Since 1977, he has been a member of the faculty at Brown University, where he has worked in the Pattern Theory group, and is currently the James Manning Professor of Applied Mathematics. He has received many honors and awards, including selection as a Presidential Young Investigator and as an ISI Highly Cited researcher. He is an elected member of the International Statistical Institute, and a fellow of the Institute of Mathematical Statistics and of the American Mathematical Society.[7] He was elected to the US National Academy of Sciences in 2011.

Work

Geman's scientific contributions span work in probabilistic and statistical approaches to artificial intelligence, Markov random fields, Markov chain Monte Carlo (MCMC) methods, nonparametric inference, random matrices, random dynamical systems, neural networks, neurophysiology, financial markets, and natural image statistics. Particularly notable works include: the development of the Gibbs sampler, proof of convergence of simulated annealing,[8][9] foundational contributions to the Markov random field ("graphical model") approach to inference in vision and machine learning,[3][10] and work on the compositional foundations of vision and cognition.[11][12]

Notes

  1. Thomas P. Ryan & William H. Woodall (2005). "The Most-Cited Statistical Papers". Journal of Applied Statistics. 32 (5): 461–474. doi:10.1080/02664760500079373. S2CID 109615204.

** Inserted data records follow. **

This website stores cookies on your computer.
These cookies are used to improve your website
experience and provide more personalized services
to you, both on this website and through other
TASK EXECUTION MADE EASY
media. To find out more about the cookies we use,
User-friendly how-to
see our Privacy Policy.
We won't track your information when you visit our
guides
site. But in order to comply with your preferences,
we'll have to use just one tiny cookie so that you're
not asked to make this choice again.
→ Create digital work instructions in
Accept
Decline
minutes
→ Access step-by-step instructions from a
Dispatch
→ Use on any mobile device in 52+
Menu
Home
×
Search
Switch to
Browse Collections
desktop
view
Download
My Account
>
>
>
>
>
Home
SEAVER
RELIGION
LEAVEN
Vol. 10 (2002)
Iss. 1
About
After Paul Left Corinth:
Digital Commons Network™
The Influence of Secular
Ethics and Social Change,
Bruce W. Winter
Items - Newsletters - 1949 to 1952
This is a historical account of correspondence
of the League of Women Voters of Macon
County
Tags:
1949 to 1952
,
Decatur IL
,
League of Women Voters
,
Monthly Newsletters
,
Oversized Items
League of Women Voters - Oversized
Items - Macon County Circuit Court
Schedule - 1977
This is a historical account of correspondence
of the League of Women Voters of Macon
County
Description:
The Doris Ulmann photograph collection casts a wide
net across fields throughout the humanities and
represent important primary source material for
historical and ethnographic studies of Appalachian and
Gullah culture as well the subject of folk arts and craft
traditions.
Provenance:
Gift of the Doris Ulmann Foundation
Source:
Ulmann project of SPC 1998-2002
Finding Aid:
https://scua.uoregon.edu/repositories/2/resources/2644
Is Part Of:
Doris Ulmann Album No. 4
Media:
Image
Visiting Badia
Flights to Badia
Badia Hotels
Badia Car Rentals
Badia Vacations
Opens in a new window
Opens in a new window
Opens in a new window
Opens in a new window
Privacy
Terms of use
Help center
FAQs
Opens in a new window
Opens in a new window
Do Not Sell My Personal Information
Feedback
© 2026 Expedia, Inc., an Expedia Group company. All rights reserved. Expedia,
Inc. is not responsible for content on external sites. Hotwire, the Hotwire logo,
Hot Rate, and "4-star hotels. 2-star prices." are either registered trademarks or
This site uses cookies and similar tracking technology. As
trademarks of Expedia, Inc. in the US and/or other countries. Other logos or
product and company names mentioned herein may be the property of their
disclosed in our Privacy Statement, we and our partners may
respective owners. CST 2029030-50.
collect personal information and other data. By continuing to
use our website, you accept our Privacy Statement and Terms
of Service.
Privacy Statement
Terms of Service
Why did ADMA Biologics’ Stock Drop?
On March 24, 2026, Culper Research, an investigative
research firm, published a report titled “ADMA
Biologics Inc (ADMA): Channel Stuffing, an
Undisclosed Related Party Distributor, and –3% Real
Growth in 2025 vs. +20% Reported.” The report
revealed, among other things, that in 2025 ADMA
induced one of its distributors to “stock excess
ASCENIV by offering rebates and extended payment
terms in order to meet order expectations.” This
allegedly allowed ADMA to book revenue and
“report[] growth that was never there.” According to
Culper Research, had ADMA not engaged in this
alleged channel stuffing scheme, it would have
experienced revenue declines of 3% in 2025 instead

  2. S. Kotz & N.L. Johnson (1997). Breakthroughs in Statistics, Volume III. New York, NY: Springer Verlag.
  3. [Wikipedia] List of important publications in computer science.
  4. Sharon Bertsch Mcgrayne (2011). The theory that would not die. New York and London: Yale University Press.

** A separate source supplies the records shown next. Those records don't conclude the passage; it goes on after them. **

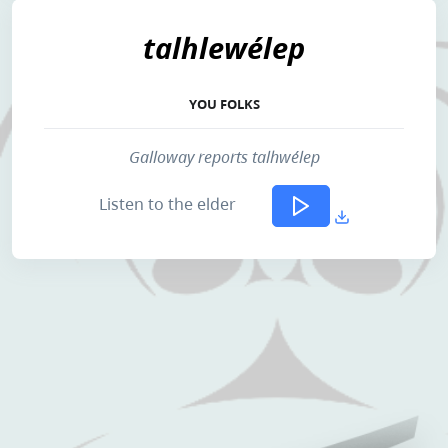
talhlewélep
YOU FOLKS
Galloway reports talhwélep
Listen to the elder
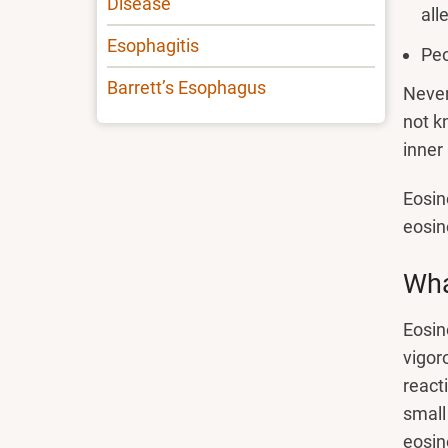
Disease
all
Esophagitis
Peo
Barrett’s Esophagus
Never
not k
inner
Eosin
eosin
Wha
Eosin
vigor
react
small
eosino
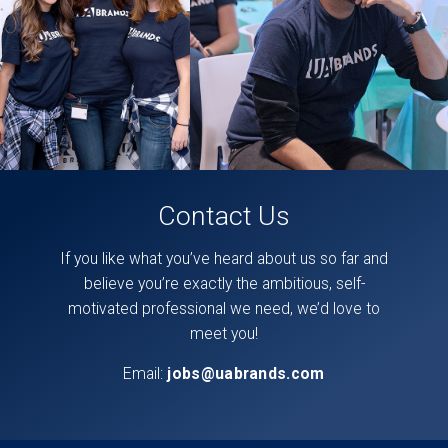
page,
here
.
Contact Us
If you like what you’ve heard about us so far and
believe you’re exactly the ambitious, self-
motivated professional we need, we’d love to
meet you!
Email:
jobs@uabrands.com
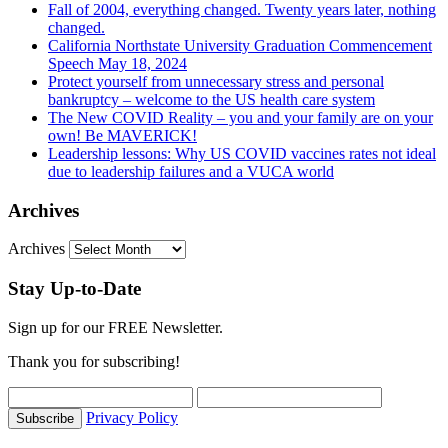
Fall of 2004, everything changed. Twenty years later, nothing
changed.
California Northstate University Graduation Commencement
Speech May 18, 2024
Protect yourself from unnecessary stress and personal
bankruptcy – welcome to the US health care system
The New COVID Reality – you and your family are on your
own! Be MAVERICK!
Leadership lessons: Why US COVID vaccines rates not ideal
due to leadership failures and a VUCA world
Archives
Archives
Stay Up-to-Date
Sign up for our FREE Newsletter.
Thank you for subscribing!
Privacy Policy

  5. S. Geman; D. Geman (1984). "Stochastic Relaxation, Gibbs Distributions, and the Bayesian Restoration of Images". IEEE Transactions on Pattern Analysis and Machine Intelligence. 6 (6): 721–741. doi:10.1109/TPAMI.1984.4767596. PMID 22499653. S2CID 5837272.
  6. Google Scholar: Stochastic Relaxation, Gibbs Distributions and the Bayesian Restoration.

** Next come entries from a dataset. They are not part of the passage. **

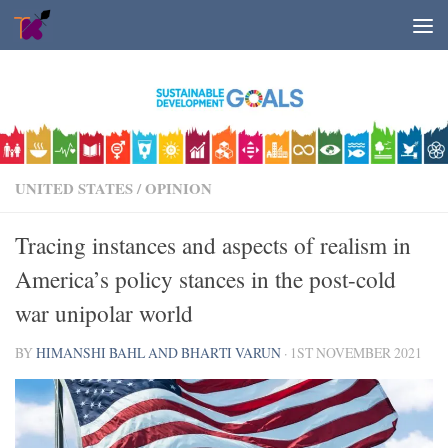
Skip to content
UNITED STATES
/
OPINION
Tracing instances and aspects of realism in
America’s policy stances in the post-cold
war unipolar world
BY
HIMANSHI BAHL AND BHARTI VARUN
·
1ST NOVEMBER 2021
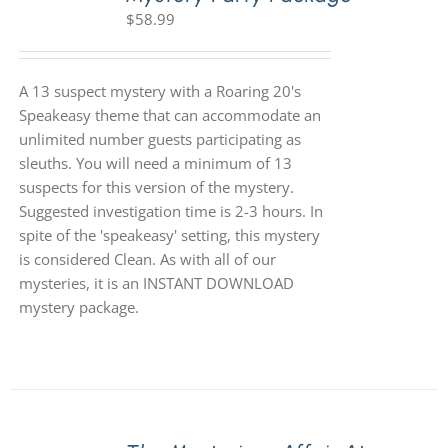
$
58.99
A 13 suspect mystery with a Roaring 20's
Speakeasy theme that can accommodate an
unlimited number guests participating as
sleuths. You will need a minimum of 13
suspects for this version of the mystery.
Suggested investigation time is 2-3 hours. In
spite of the 'speakeasy' setting, this mystery
is considered Clean. As with all of our
mysteries, it is an INSTANT DOWNLOAD
mystery package.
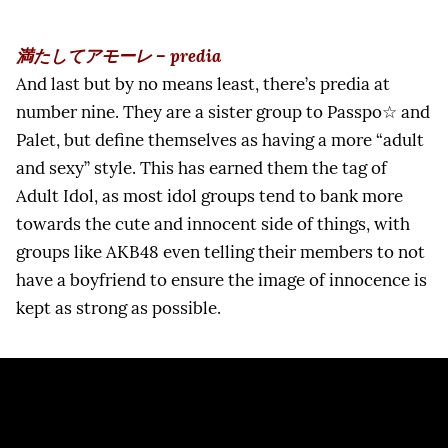
満たしてアモーレ – predia
And last but by no means least, there’s predia at
number nine. They are a sister group to Passpo☆ and
Palet, but define themselves as having a more “adult
and sexy” style. This has earned them the tag of
Adult Idol, as most idol groups tend to bank more
towards the cute and innocent side of things, with
groups like AKB48 even telling their members to not
have a boyfriend to ensure the image of innocence is
kept as strong as possible.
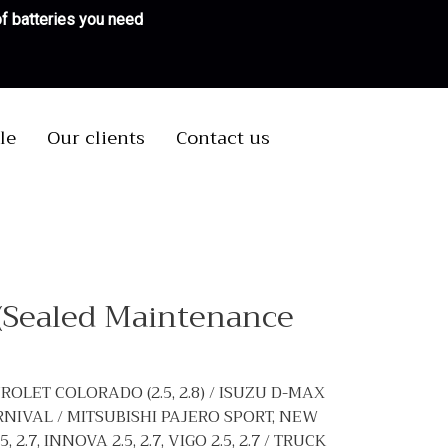
 of batteries you need
le
Our clients
Contact us
(Sealed Maintenance
ROLET COLORADO (2.5, 2.8) / ISUZU D-MAX
CARNIVAL / MITSUBISHI PAJERO SPORT, NEW
.7, INNOVA 2.5, 2.7, VIGO 2.5, 2.7 / TRUCK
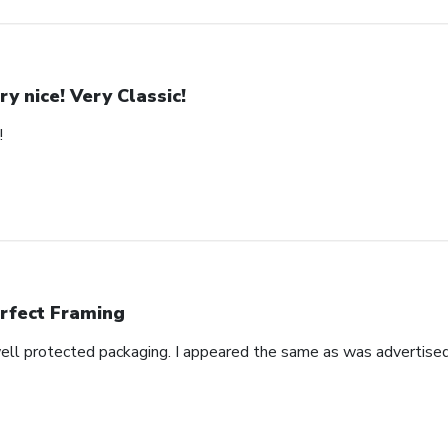
ry nice! Very Classic!
!
rfect Framing
well protected packaging. I appeared the same as was advertised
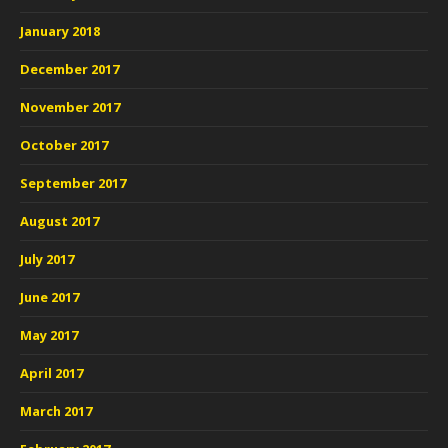
January 2018
December 2017
November 2017
October 2017
September 2017
August 2017
July 2017
June 2017
May 2017
April 2017
March 2017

  7. List of Fellows of the American Mathematical Society, retrieved 2013-08-27.
  8. P.J. van Laarhoven & E.H. Aarts (1987). Simulated annealing: Theory and applications. Netherlands: Kluwer. Bibcode:1987sata.book.....L.
  9. P. Salamon; P. Sibani; R. Frost (2002). Facts, Conjectures, and Improvements for Simulated Annealing. Philadelphia, PA: Society for Industrial and Applied Mathematics.
  10. C. Bishop (2006). Pattern recognition and machine learning. New York: Springer.
  11. N. Chater; J.B. Tenenbaum & A. Yuille (2005). "Probabilistic models of cognition: Conceptual foundations" (PDF). Trends in Cognitive Sciences. 10 (7): 287–291. doi:10.1016/j.tics.2006.05.007. PMID 16807064. S2CID 7547910.
  12. B. Ommer & J.M. Buhmann (2010). "Learning the compositional structure of visual object categories for recognition". IEEE Transactions on Pattern Analysis and Machine Intelligence. 32 (3): 501–516. CiteSeerX 10.1.1.297.2474. doi:10.1109/tpami.2009.22. PMID 20075474. S2CID 11002928.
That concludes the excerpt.